> _Task directions_:
What you return must match the listing below character for character, minus any pictures.

> _Data extract_:
__________
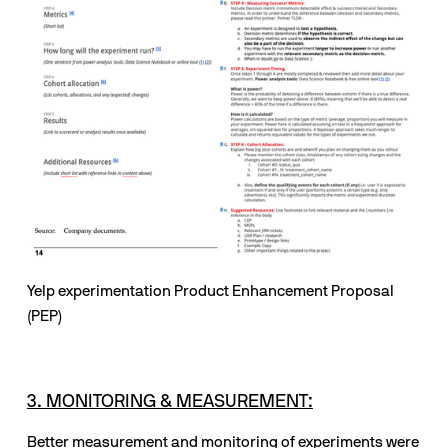
Yelp experimentation Product Enhancement Proposal 
(PEP)
3. MONITORING & MEASUREMENT:
Better measurement and monitoring of experiments were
__________
> _Finished exercise_:
Yelp experimentation Product Enhancement Proposal 
(PEP)
3. MONITORING & MEASUREMENT:
Better measurement and monitoring of experiments were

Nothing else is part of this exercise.